To test it, I followed PGO's documentation but tweaked pgo.yaml:

Cluster:
  BackrestS3Endpoint: storage.googleapis.com
  # disable TLS because the current cert is for AWS
  BackrestS3VerifyTLS: false

The error stanza logs is shown below. Just to be clear, this is an "error" on Google's API AFAIK...

time="2020-08-30T22:58:15Z" level=info msg="pgo-backrest starts"
time="2020-08-30T22:58:15Z" level=info msg="debug flag set to false"
time="2020-08-30T22:58:15Z" level=info msg="backrest stanza-create command requested"
time="2020-08-30T22:58:15Z" level=info msg="s3 flag enabled for backrest command"
time="2020-08-30T22:58:15Z" level=info msg="command to execute is [pgbackrest stanza-create  --db-host=10.3.4.10 --db-path=/pgdata/website-cluster --repo1-type=s3 --no-repo1-s3-verify-tls]"
time="2020-08-30T22:58:15Z" level=info msg="command is pgbackrest stanza-create  --db-host=10.3.4.10 --db-path=/pgdata/website-cluster --repo1-type=s3 --no-repo1-s3-verify-tls "
time="2020-08-30T22:58:19Z" level=error msg="command terminated with exit code 39"
time="2020-08-30T22:58:19Z" level=info msg="output=[]"
time="2020-08-30T22:58:19Z" level=info msg="stderr=[ERROR: [039]: S3 request failed with 400: Bad Request\n       *** URI/Query ***:\n       /?delimiter=%2F&list-type=2&prefix=backrestrepo%2Fwebsite-cluster-backrest-shared-repo%2Farchive%2Fdb%2F\n       *** Request Headers ***:\n       authorization: <redacted>\n       content-length: 0\n       host: my-bucket-name-here.storage.googleapis.com\n       x-amz-content-sha256: e3b0c44298fc1c149afbf4c8996fb92427ae41e4649b934ca495991b7852b855\n       x-amz-date: <redacted>\n       *** Response Headers ***:\n       cache-control: private, max-age=0\n       content-length: 239\n       content-type: application/xml; charset=UTF-8\n       date: Sun, 30 Aug 2020 22:58:19 GMT\n       expires: Sun, 30 Aug 2020 22:58:19 GMT\n       server: UploadServer\n       x-guploader-uploadid: ABg5-UyZgtOk7vQuoGHtbE6G2nxVFheoWpmh8GV1R0_G7KqT8hcJocA1_768nQLPgaXuxxFLxYyvkFkWqNxSHgnN08BInmyXBA\n       *** Response Content ***:\n       <?xml version='1.0' encoding='UTF-8'?><Error><Code>NotImplemented</Code><Message>A header or query you provided requested a function that is not implemented.</Message><Details>GET ?list-type is not implemented for buckets</Details></Error>\n]"
time="2020-08-30T22:58:19Z" level=error msg="command terminated with exit code 39"
stream closed

@strigona-worksight
Copy link

Just FYI, the stanza logs indicates the issue at hand with GCS:

GET ?list-type is not implemented for buckets

GCS is not fully compatible with S3 protocol. pgbackrest needs to be modified to support the storage endpoint and this feature is on pgbackest's backlog: https://github.com/pgbackrest/pgbackrest/projects/2#card-33945748

@leosussan
Copy link

leosussan commented Dec 17, 2020

Similar problem for me. As a workaround, I've been experimenting with an implementation that uses a GCS CSI driver to mount a Cloud Storage bucket as a persistent volume:
https://github.com/ofek/csi-gcs

Mileage may vary, but it works well for me.

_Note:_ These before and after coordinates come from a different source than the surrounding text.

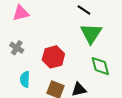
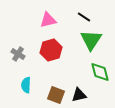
pink triangle: (21, 13) -> (48, 20), moved
red hexagon: (53, 57) -> (51, 50), moved

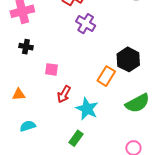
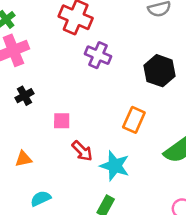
black cross: (26, 47) -> (24, 96), turned -32
black hexagon: (128, 59) -> (160, 71), moved
red arrow: (64, 94) -> (82, 151), turned -66

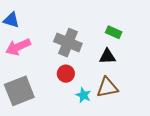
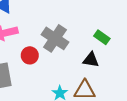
red circle: (66, 74) -> (30, 55), moved

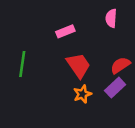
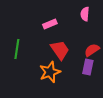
purple rectangle: (115, 88) -> (88, 67), turned -35
orange star: (82, 94) -> (50, 72), moved, size x1.5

jkatz pushed a commit to jkatz/postgres-operator that referenced this issue Apr 12, 2021
pgBackRest 2.33 introduced support for GCS storage as a means
for taking backups. PGO now adds orchestration for using GCS
with its pgBackRest integration.

This adds a few new attributes to the pgclusters.crunchydata.com
custom resource to enable GCS support with PGO, including:

- BackrestGCSBucket (required)
- BackrestGCSEndpoint
- BackrestGCSKeyType

The pgBackRest repository Secret now supports a key called
"gcs-key", which references the GCS credential.

Similarly, additional flags are now available in the
`pgo create cluster` command to enable GCS support, including:

- `--pgbackrest-gcs-bucket`
- `--pgbackrest-gcs-endpoint`
- `--pgbackrest-gcs-key`
- `--pgbackrest-gcs-key-type`

Note that `--pgbackrest-gcs-key` references a file path in your
local environment. The GCS credential is a JSON file; for
convenience, the PGO client will accept the file and handle the
upload.

There are also several installation configuration parameters
available if, for example, you are using the same bucket.

The two parameters that are required are the GCS bucket name and
the GCS key; pgBackRest can figure out the rest.

This supports all of the same things that PGO supports around S3;
you can even create standbys using GCS.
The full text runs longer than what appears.